# Routing speaker wires



## Ninety-Nine SE-L (May 5, 2002)

ok, so far, I have 3 RCA cables traveling from the HU to the amp on the passenger side mf my car, under the door sill. On the driver's side, I have a 4AWG Positive power cable. I know not to put the RCAs by the power wire, so they are on opposite sides. As for the speaker wire, what is the best route to go. Can I run the speaker wire along by the power cable on the drivers side, and along the RCA cable on the passenger side w/o interference. Where do I route them?


----------



## Ninety-Nine SE-L (May 5, 2002)

oh, and for 75 watts going to each infinity, what size cable? I'm thinking 14AWG, but is that too big?


----------



## 96sentra (Apr 9, 2003)

well i dont know alot about car audio, but i had my rca's, power, and whatever all on one side w/o interference.


----------



## nismoprincess (Sep 27, 2002)

I ran my speakers wires with the rca's


----------



## droppinbottom (Jun 30, 2003)

speakers with rca and the size of the wire depends on the quality of the wire i think i use 14 or 16 on all my installs and i have some guys with 1000 watts on their highs with no problems


----------



## 96sentra (Apr 9, 2003)

what are u guys talkin about speaker wire comin from the front to the back? what is coming from what and going where? like replacing stock speaker wire?


----------



## nismoprincess (Sep 27, 2002)

96sentra said:


> *what are u guys talkin about speaker wire comin from the front to the back? what is coming from what and going where? like replacing stock speaker wire? *


speaker wires and RCA's coming from the amp


----------



## Ninety-Nine SE-L (May 5, 2002)

can I also run the speaker wire near the power cable. I was just wondering really if I should run the wires along the door sills or if there is any better way to run them.


----------



## sr20dem0n (Mar 19, 2003)

I ran my power on the passenger side, 3 rcas on the driver side, and the speaker wire on both sides (driver speaker wire on driver side, etc) with no problems

and I used 16ga I believe for 85rms


----------



## Sethticlees (May 30, 2002)

Speaker wire down the middle!

You could run it with your RCA's but why bother. Under the carpet down the middle is the way to go. 
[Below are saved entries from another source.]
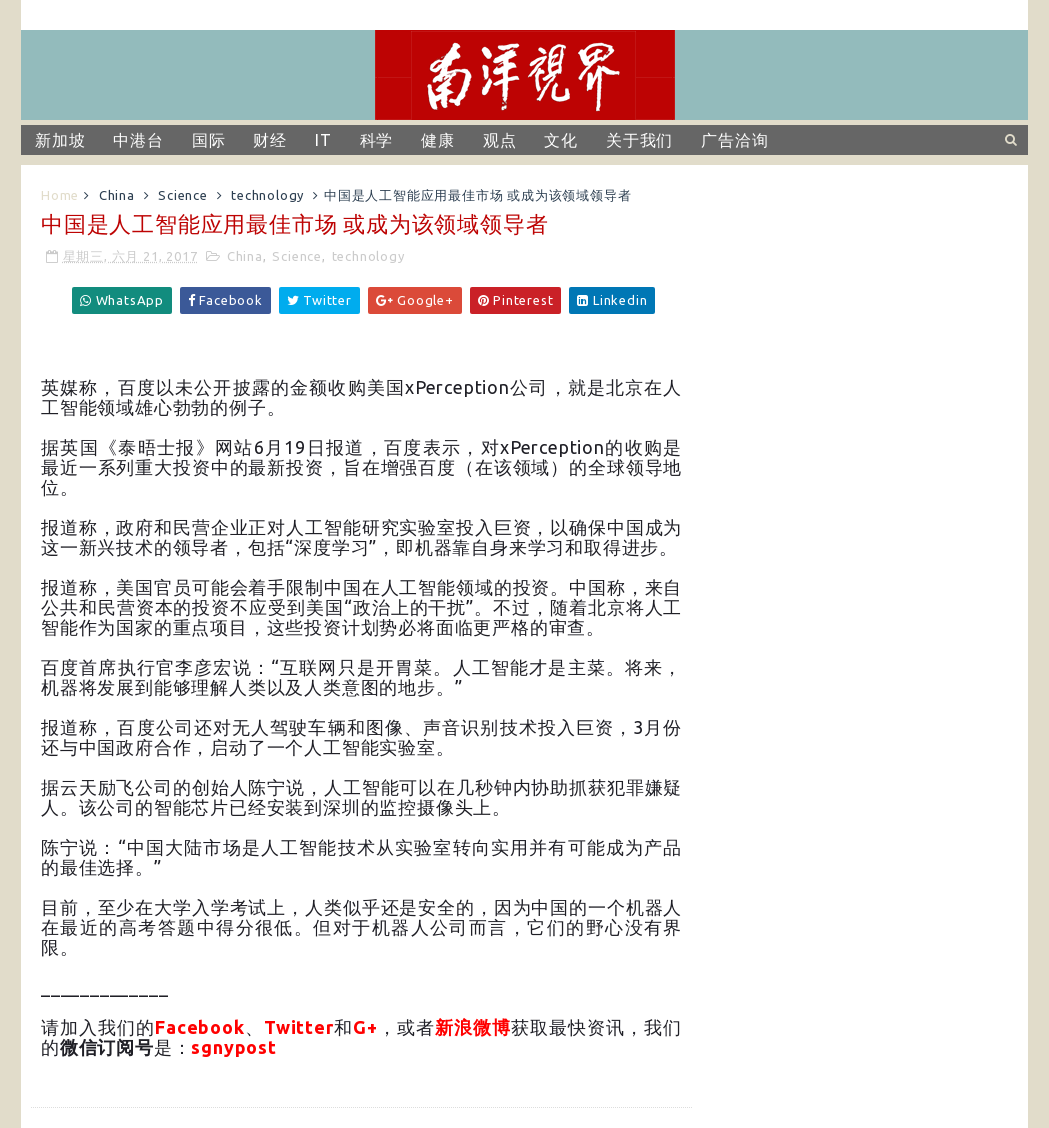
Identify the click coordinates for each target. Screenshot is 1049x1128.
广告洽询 (734, 140)
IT (323, 140)
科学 (377, 140)
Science (183, 195)
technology (267, 195)
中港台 (138, 140)
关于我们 (639, 140)
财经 (270, 140)
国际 (209, 140)
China (117, 195)
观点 (500, 140)
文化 (561, 140)
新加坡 (60, 140)
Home (60, 195)
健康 (438, 140)
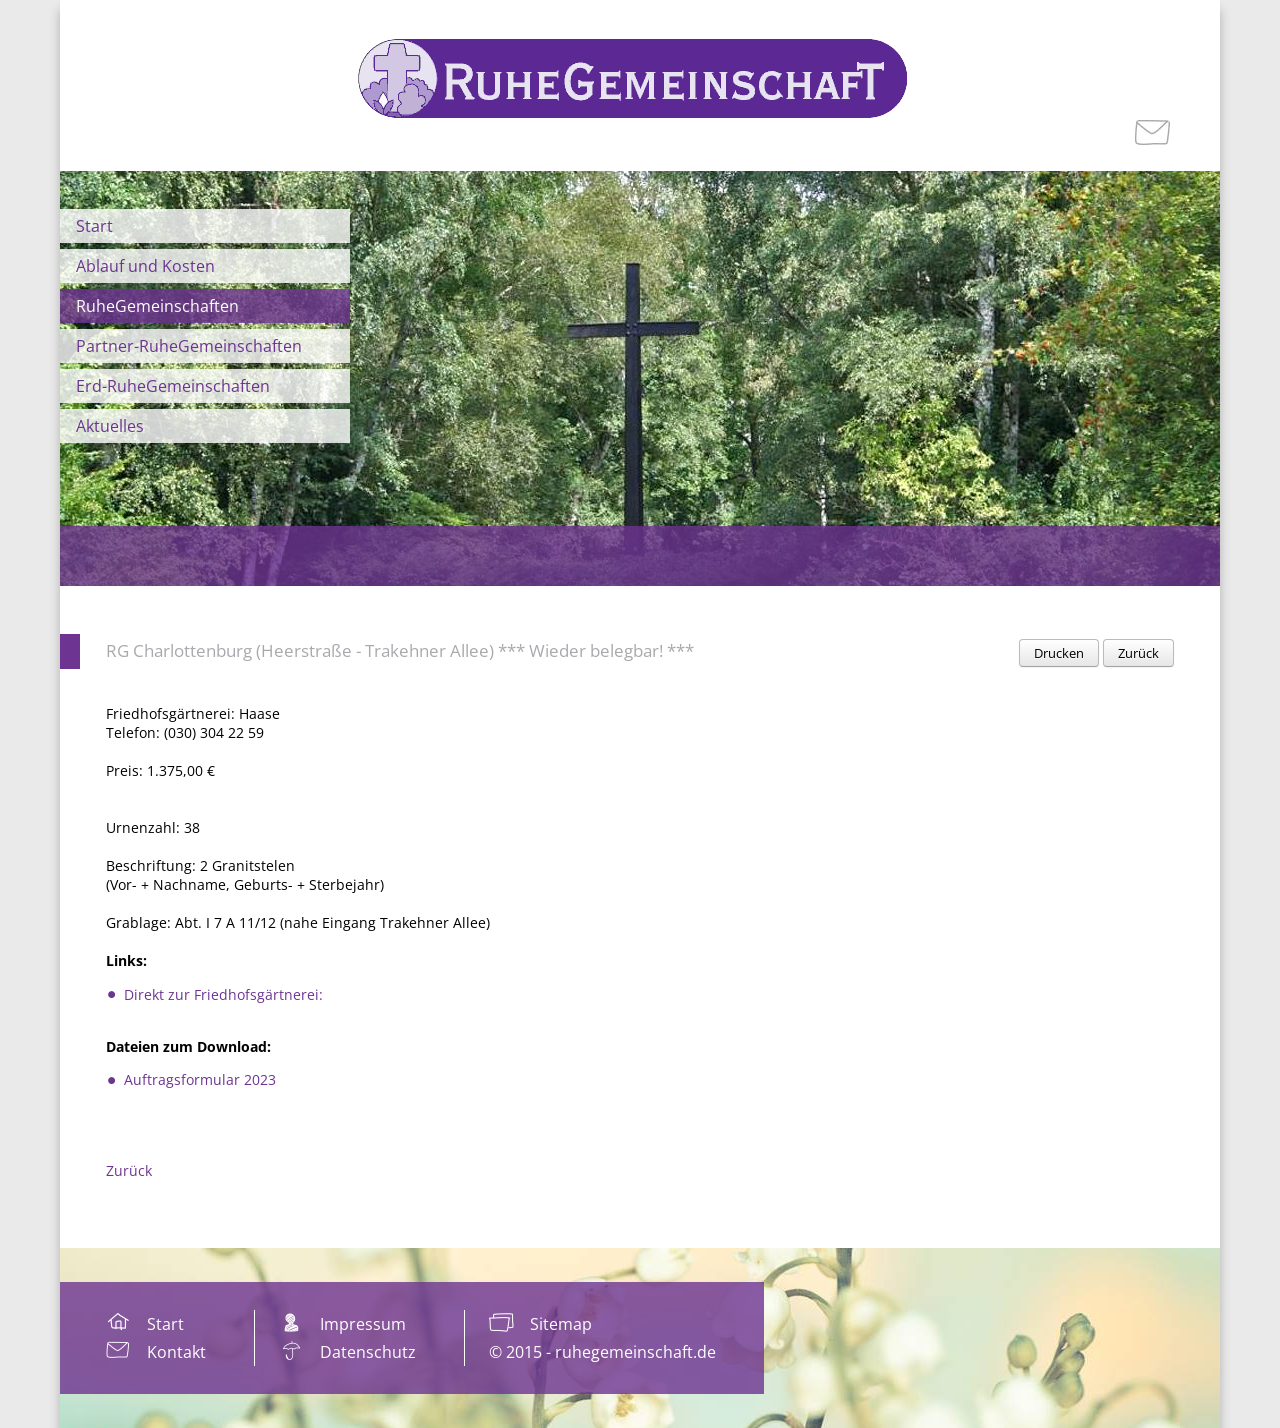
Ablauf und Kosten (145, 266)
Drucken (1059, 653)
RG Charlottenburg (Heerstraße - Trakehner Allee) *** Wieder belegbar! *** (400, 650)
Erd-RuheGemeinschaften (173, 386)
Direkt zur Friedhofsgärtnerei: (223, 994)
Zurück (1138, 653)
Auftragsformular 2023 (200, 1079)
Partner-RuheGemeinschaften (189, 346)
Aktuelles (110, 426)
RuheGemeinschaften (157, 306)
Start (94, 226)
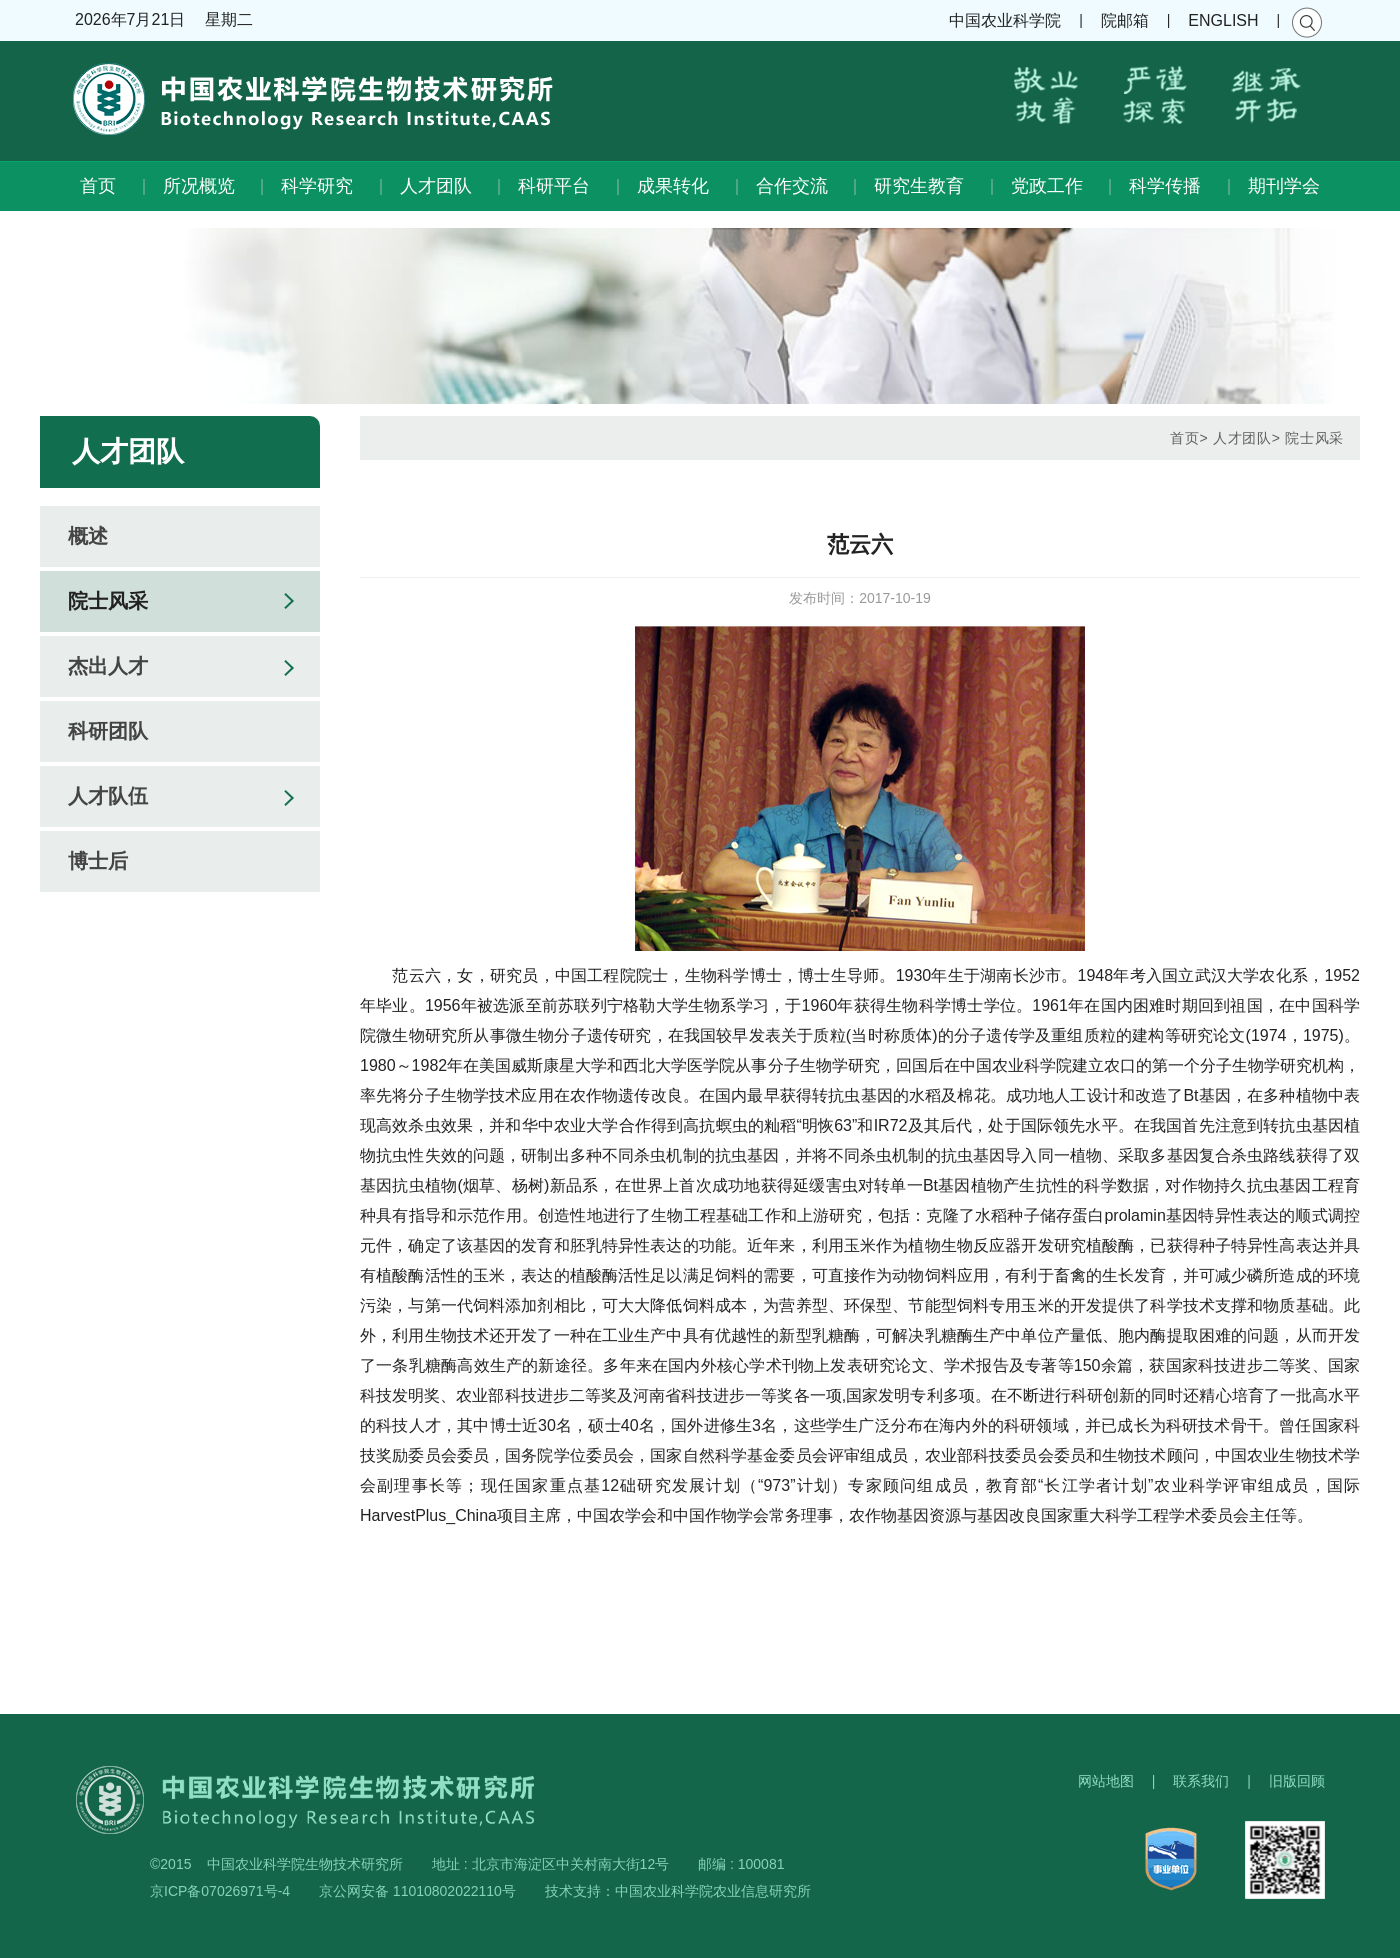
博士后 (98, 861)
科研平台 (554, 186)
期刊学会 (1284, 186)
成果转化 (673, 186)
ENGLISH (1223, 20)
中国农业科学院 (1005, 20)
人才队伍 (108, 796)
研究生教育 (919, 186)
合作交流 (792, 186)
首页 (98, 186)
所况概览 (199, 186)
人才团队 (436, 186)
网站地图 (1106, 1781)
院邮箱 (1125, 20)
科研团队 (108, 731)
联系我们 (1201, 1781)
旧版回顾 (1297, 1781)
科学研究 (317, 186)
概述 (88, 536)
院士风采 (108, 601)
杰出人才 (108, 666)
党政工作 (1047, 186)
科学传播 (1165, 186)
Avoid mixing RCA's and power wire because of signal interference. Power causes signal interference.


----------



## Ninety-Nine SE-L (May 5, 2002)

well, they are going from the amp, up to the doors. The RCAs are already laid on one side, and the power cable is on the other side. I am not mixing RCAs with power, but is it a good idea to mix speaker wire with RCAs or Speaker wire with power?


----------



## droppinbottom (Jun 30, 2003)

try to keep your power wire on its own side. speaker wire with rca. instead of trying to run the speaker wire to the front doors and having to get them through that rubber boot inbetween the door and body. run your front speaker wires from the amp to the wire harness that you have your radio hooked up to from there on you will be using your factory wire to the speakers. i have been doing installs wor about 4 years and am mecp certified. your factory wire will handle the amount of power you are sending to them(your speaker wires do not actually carry voltage)


----------



## sr20dem0n (Mar 19, 2003)

droppinbottom said:


> *run your front speaker wires from the amp to the wire harness that you have your radio hooked up to from there on you will be using your factory wire to the speakers. i have been doing installs wor about 4 years and am mecp certified. your factory wire will handle the amount of power you are sending to them(your speaker wires do not actually carry voltage) *


uh, not true

the reason you go to a larger diameter speaker wire is because the resistance of a wire is proportional to the radius squared. The size of a wire has a huge effect on the total resistance of it. Power is delivered to your speakers through the speaker wire, power is the product of the voltage and the current. Speaker wires DO carry voltage and they DO carry current. If you use too small of wire you can even have around an ohm of resistance from the wire alone, that will drop the power going to your speakers considerably, and will also dirty up the sound. Stock wiring should definately not be used if you are sending more than 40rms to each speaker.


----------



## Ninety-Nine SE-L (May 5, 2002)

why would I want to use my stock wires anyway, the amp is in the trunk and the wire starts in the front by the radio. To run it through the stock wire, I would still have to run a wire to the front and that would double the wire length and increase resistance.


----------



## Honest Bob (Nov 7, 2002)

As long as your head unit has a decent pre amp voltage and your not using shitty ass RCA's you dont have to worry about wich wires are next to what. I've allways run the RCA's with the power. In fact I seperated them once to see if there was any diffrence. Nodda nothing


----------